--- Excerpted data Enclosed Below ---

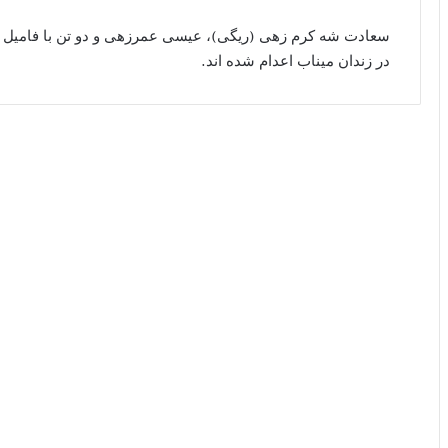
سعادت شه کرم زهی (ریگی)، عیسی عمرزهی و دو تن با فامیل ش
در زندان میناب اعدام شده اند.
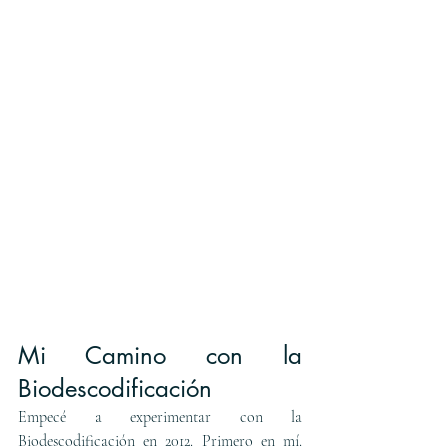
Mi Camino con la 
Biodescodificación
Empecé a experimentar con la 
Biodescodificación en 2012. Primero en mí. 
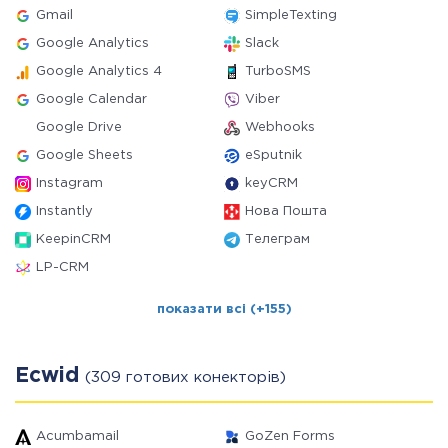
Gmail
SimpleTexting
Google Analytics
Slack
Google Analytics 4
TurboSMS
Google Calendar
Viber
Google Drive
Webhooks
Google Sheets
eSputnik
Instagram
keyCRM
Instantly
Нова Пошта
KeepinCRM
Телеграм
LP-CRM
показати всі (+155)
Ecwid
(309 готових конекторів)
Acumbamail
GoZen Forms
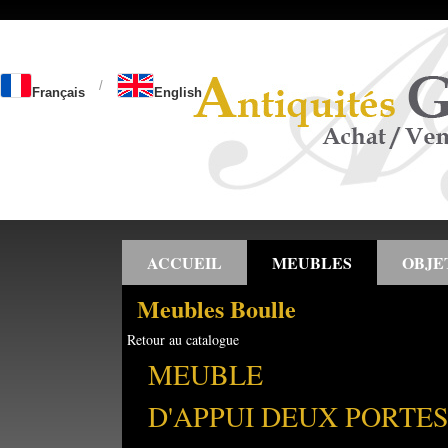
/
Français
English
ACCUEIL
MEUBLES
OBJE
Meubles Boulle
Retour au catalogue
MEUBLE
D'APPUI DEUX PORTE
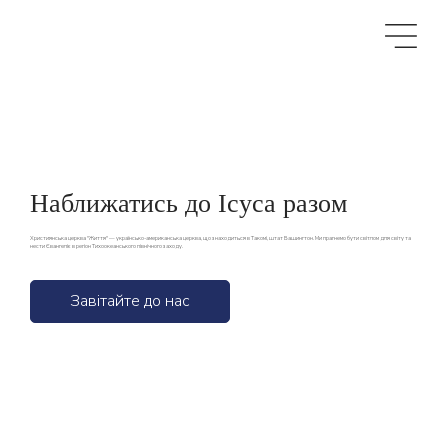
Наближатись до Ісуса разом
Християнська церква "Життя" — українсько-американська церква, що знаходиться в Такомі, штат Вашингтон. Ми прагнемо бути світлом для світу та
нести Євангеліє в регіон Тихоокеанського північного заходу.
Завітайте до нас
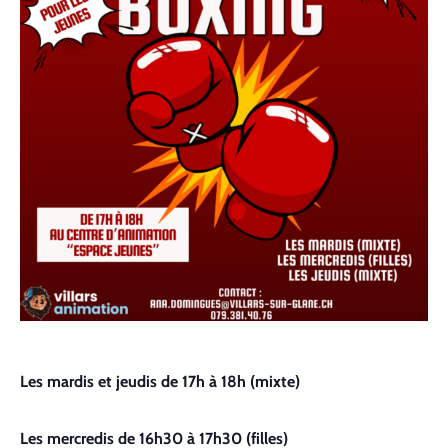
Contact
Les mardis et jeudis de 17h à 18h (mixte)
Les mercredis de 16h30 à 17h30 (filles)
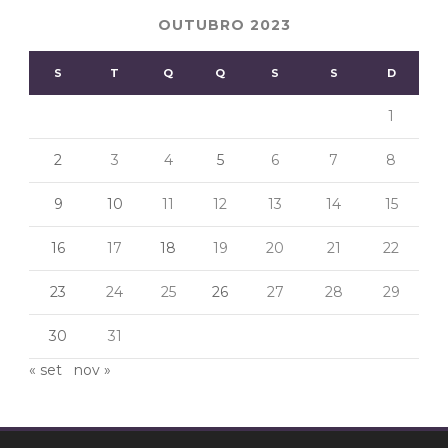
OUTUBRO 2023
S
T
Q
Q
S
S
D
1
2
3
4
5
6
7
8
9
10
11
12
13
14
15
16
17
18
19
20
21
22
23
24
25
26
27
28
29
30
31
« set
nov »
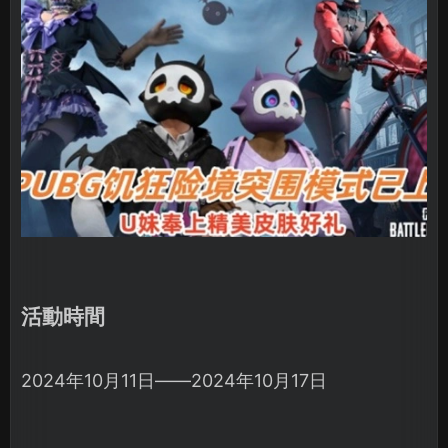
活動時間
2024年10月11日——2024年10月17日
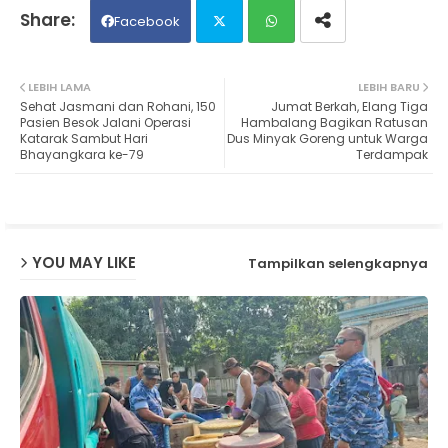
Facebook
Twit
Wh
LEBIH LAMA
LEBIH BARU
Sehat Jasmani dan Rohani, 150
Jumat Berkah, Elang Tiga
ter
ats
Pasien Besok Jalani Operasi
Hambalang Bagikan Ratusan
Katarak Sambut Hari
Dus Minyak Goreng untuk Warga
Bhayangkara ke-79
Terdampak
ap
p
YOU MAY LIKE
Tampilkan selengkapnya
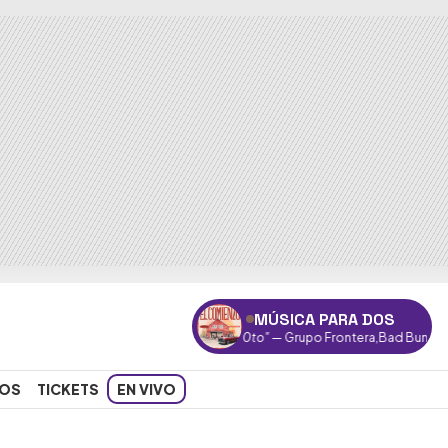
MÚSICA PARA DOS
"Un x100to"
— Grupo Frontera,Bad Bunny
OS
TICKETS
EN VIVO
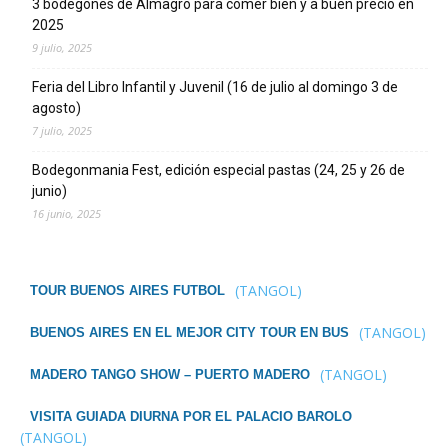
3 bodegones de Almagro para comer bien y a buen precio en
2025
9 julio, 2025
Feria del Libro Infantil y Juvenil (16 de julio al domingo 3 de
agosto)
7 julio, 2025
Bodegonmania Fest, edición especial pastas (24, 25 y 26 de
junio)
16 junio, 2025
(TANGOL)
TOUR BUENOS AIRES FUTBOL
(TANGOL)
BUENOS AIRES EN EL MEJOR CITY TOUR EN BUS
(TANGOL)
MADERO TANGO SHOW – PUERTO MADERO
VISITA GUIADA DIURNA POR EL PALACIO BAROLO
(TANGOL)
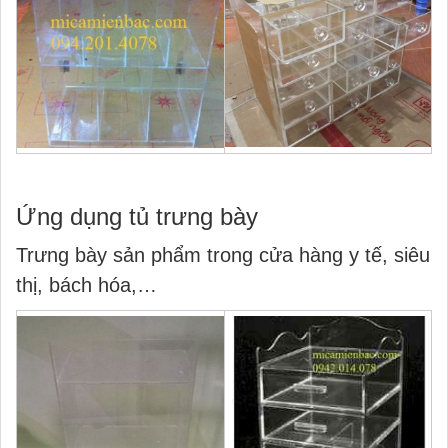
Ứng dụng tủ trưng bày
Trưng bày sản phẩm trong cửa hàng y tế, siêu
thị, bách hóa,…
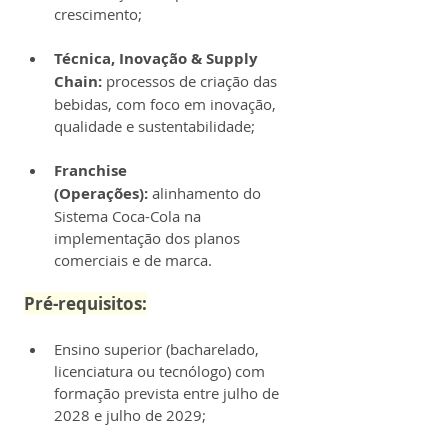
crescimento;
Técnica, Inovação & Supply 
Chain:
 processos de criação das 
bebidas, com foco em inovação, 
qualidade e sustentabilidade;
Franchise 
(Operações):
 alinhamento do 
Sistema Coca-Cola na 
implementação dos planos 
comerciais e de marca.
Pré-requisitos:
Ensino superior (bacharelado, 
licenciatura ou tecnólogo) com 
formação prevista entre julho de 
2028 e julho de 2029;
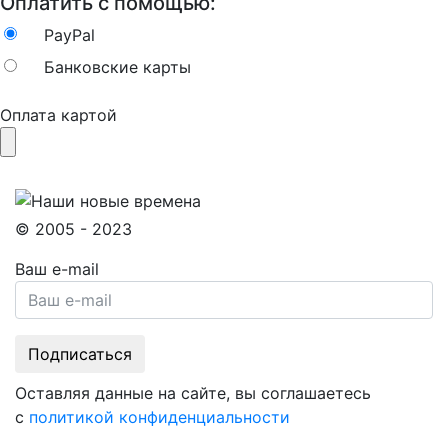
Оплатить с помощью:
PayPal
Банковские карты
Оплата картой
© 2005 - 2023
Ваш e-mail
Оставляя данные на сайте, вы соглашаетесь
с
политикой конфиденциальности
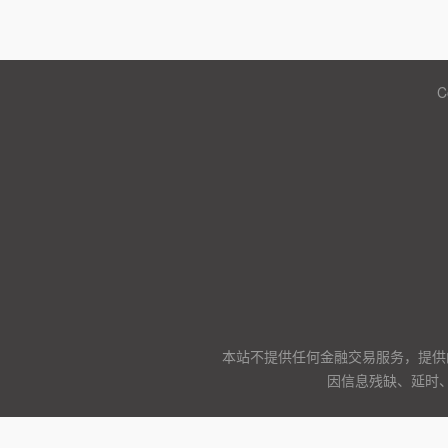
C
本站不提供任何金融交易服务，提供
因信息残缺、延时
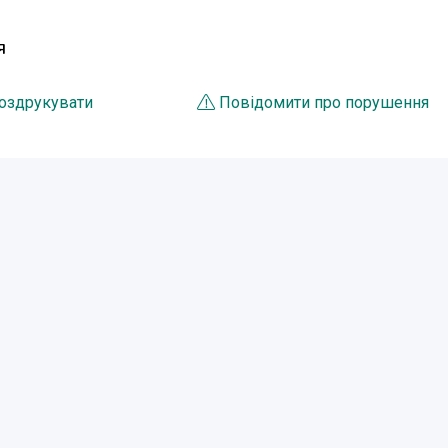
Я
оздрукувати
Повідомити про порушення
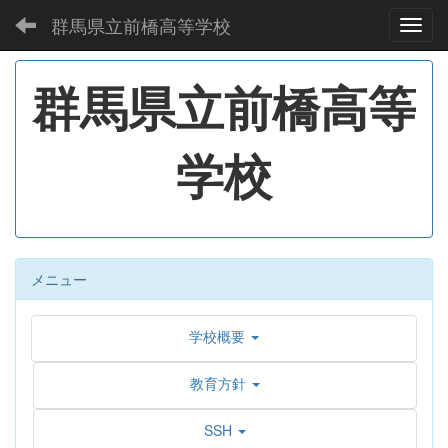
群馬県立前橋高等学校
Toggl
群馬県立前橋高等
学校
メニュー
学校概要
教育方針
SSH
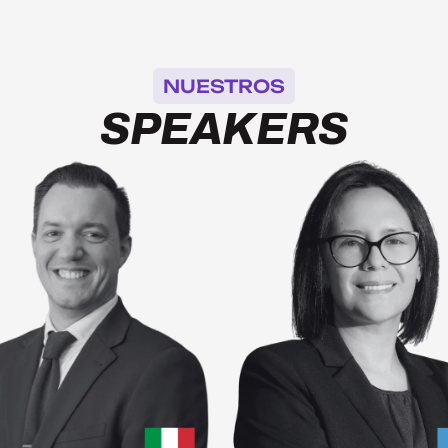
NUESTROS
SPEAKERS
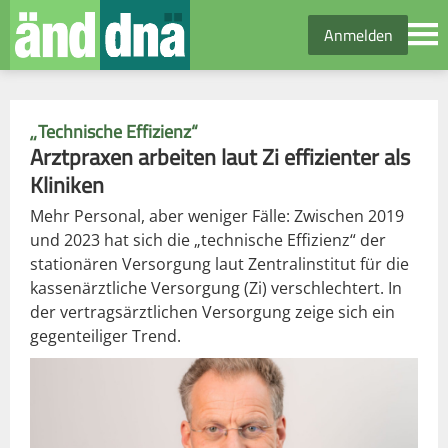
Anmelden
„Technische Effizienz“
Arztpraxen arbeiten laut Zi effizienter als
Kliniken
Mehr Personal, aber weniger Fälle: Zwischen 2019
und 2023 hat sich die „technische Effizienz“ der
stationären Versorgung laut Zentralinstitut für die
kassenärztliche Versorgung (Zi) verschlechtert. In
der vertragsärztlichen Versorgung zeige sich ein
gegenteiliger Trend.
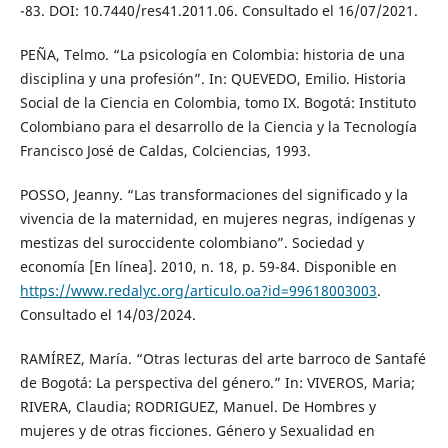
-83. DOI: 10.7440/res41.2011.06. Consultado el 16/07/2021.
PEÑA, Telmo. “La psicología en Colombia: historia de una
disciplina y una profesión”. In: QUEVEDO, Emilio. Historia
Social de la Ciencia en Colombia, tomo IX. Bogotá: Instituto
Colombiano para el desarrollo de la Ciencia y la Tecnología
Francisco José de Caldas, Colciencias, 1993.
POSSO, Jeanny. “Las transformaciones del significado y la
vivencia de la maternidad, en mujeres negras, indígenas y
mestizas del suroccidente colombiano”. Sociedad y
economía [En línea]. 2010, n. 18, p. 59-84. Disponible en
https://www.redalyc.org/articulo.oa?id=99618003003
.
Consultado el 14/03/2024.
RAMÍREZ, María. “Otras lecturas del arte barroco de Santafé
de Bogotá: La perspectiva del género.” In: VIVEROS, Maria;
RIVERA, Claudia; RODRIGUEZ, Manuel. De Hombres y
mujeres y de otras ficciones. Género y Sexualidad en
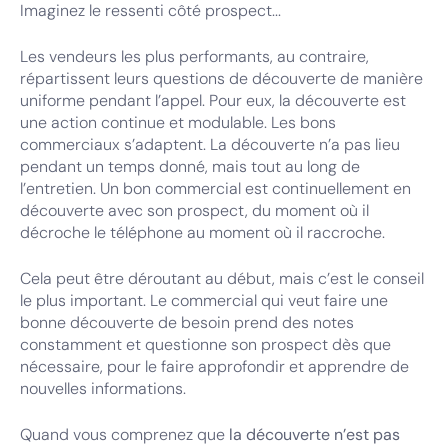
Imaginez le ressenti côté prospect...
Les vendeurs les plus performants, au contraire,
répartissent leurs questions de découverte de manière
uniforme pendant l’appel. Pour eux, la découverte est
une action continue et modulable. Les bons
commerciaux s’adaptent. La découverte n’a pas lieu
pendant un temps donné, mais tout au long de
l’entretien. Un bon commercial est continuellement en
découverte avec son prospect, du moment où il
décroche le téléphone au moment où il raccroche.
Cela peut être déroutant au début, mais c’est le conseil
le plus important. Le commercial qui veut faire une
bonne découverte de besoin prend des notes
constamment et questionne son prospect dès que
nécessaire, pour le faire approfondir et apprendre de
nouvelles informations.
Quand vous comprenez que
la découverte n’est pas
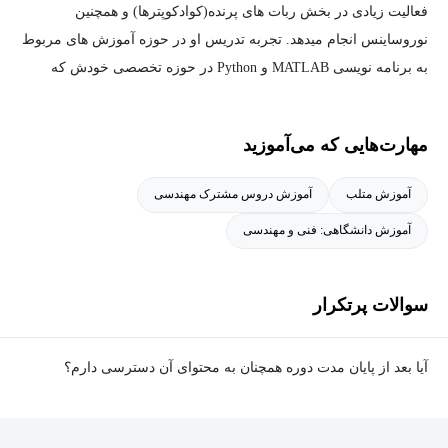
فعالیت زیادی در بخش ربات های پرنده(کوادکوپترها) و همچنین
نوروساینس انجام میدهد. تجربه تدریس او در حوزه آموزش های مربوط
به برنامه نویسی MATLAB و Python در حوزه تخصصی خودش که
رباتیک و هوش مصنوعی هست میباشد. ایشان هم اکنون در حوزه
سیستم های چند عاملی رباتیک در حال فعالیت هستند.
مهارت‌هایی که می‌آموزید
آموزش متلب
آموزش دروس مشترک مهندسی
آموزش دانشگاهی: فنی و مهندسی
سوالات پرتکرار
آیا بعد از پایان مدت دوره همچنان به محتوای آن دسترسی دارم؟
بله. پس از پایان مدت دوره نیز به ویدئوها، تمرین‌ها، پروژه‌ها و سایر
محتوای آموزشی دوره دسترسی خواهید داشت؛ اما امکان تصحیح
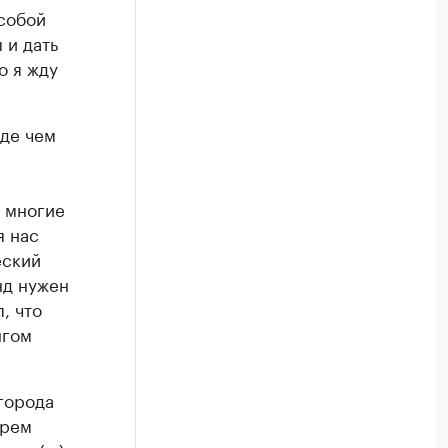
собой
 и дать
о я жду
жде чем
, многие
я нас
еский
нд нужен
, что
нгом
города
трем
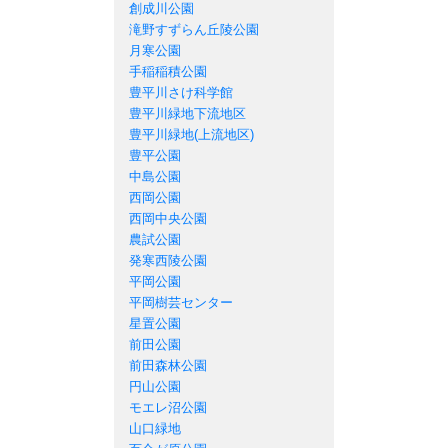
創成川公園
滝野すずらん丘陵公園
月寒公園
手稲稲積公園
豊平川さけ科学館
豊平川緑地下流地区
豊平川緑地(上流地区)
豊平公園
中島公園
西岡公園
西岡中央公園
農試公園
発寒西陵公園
平岡公園
平岡樹芸センター
星置公園
前田公園
前田森林公園
円山公園
モエレ沼公園
山口緑地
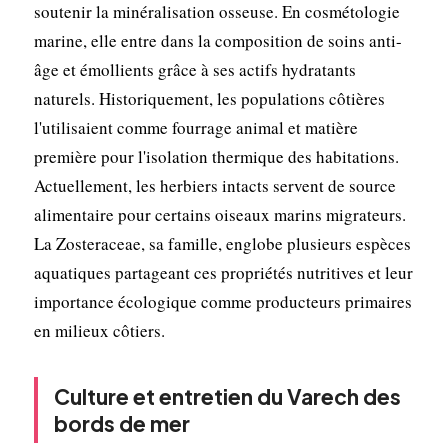
soutenir la minéralisation osseuse. En cosmétologie
marine, elle entre dans la composition de soins anti-
âge et émollients grâce à ses actifs hydratants
naturels. Historiquement, les populations côtières
l'utilisaient comme fourrage animal et matière
première pour l'isolation thermique des habitations.
Actuellement, les herbiers intacts servent de source
alimentaire pour certains oiseaux marins migrateurs.
La Zosteraceae, sa famille, englobe plusieurs espèces
aquatiques partageant ces propriétés nutritives et leur
importance écologique comme producteurs primaires
en milieux côtiers.
Culture et entretien du Varech des
bords de mer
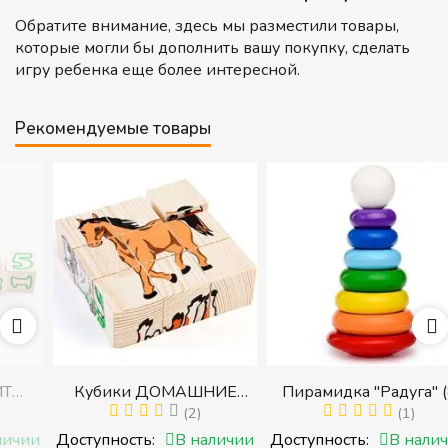
Обратите внимание, здесь мы разместили товары,
которые могли бы дополнить вашу покупку, сделать
игру ребенка еще более интересной.
Рекомендуемые товары
Кубики ДОМАШНИЕ
Пирамидка "Радуга" (8
ЖИВОТНЫЕ (Томик)
(2)
деталей) (Пирамидка
(1)
с
(Набор кубиков
среднего размера)
и
Доступность:
В наличии
Доступность:
В наличии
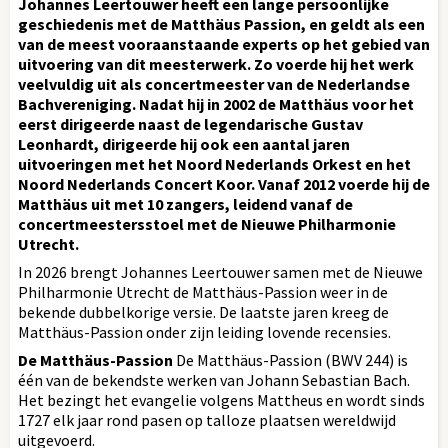
Johannes Leertouwer heeft een lange persoonlijke
geschiedenis met de Matthäus Passion, en geldt als een
van de meest vooraanstaande experts op het gebied van
uitvoering van dit meesterwerk. Zo voerde hij het werk
veelvuldig uit als concertmeester van de Nederlandse
Bachvereniging. Nadat hij in 2002 de Matthäus voor het
eerst dirigeerde naast de legendarische Gustav
Leonhardt, dirigeerde hij ook een aantal jaren
uitvoeringen met het Noord Nederlands Orkest en het
Noord Nederlands Concert Koor. Vanaf 2012 voerde hij de
Matthäus uit met 10 zangers, leidend vanaf de
concertmeestersstoel met de Nieuwe Philharmonie
Utrecht.
In 2026 brengt Johannes Leertouwer samen met de Nieuwe
Philharmonie Utrecht de Matthäus-Passion weer in de
bekende dubbelkorige versie. De laatste jaren kreeg de
Matthäus-Passion onder zijn leiding lovende recensies.
De Matthäus-Passion
De Matthäus-Passion (BWV 244) is
één van de bekendste werken van Johann Sebastian Bach.
Het bezingt het evangelie volgens Mattheus en wordt sinds
1727 elk jaar rond pasen op talloze plaatsen wereldwijd
uitgevoerd.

--- End of Enclosed Excerpted data ---

Among the records above, find each line holding the string "faire" and pull it out.

* [Answer to this exercise]
le plus important. Le commercial qui veut faire une
nécessaire, pour le faire approfondir et apprendre de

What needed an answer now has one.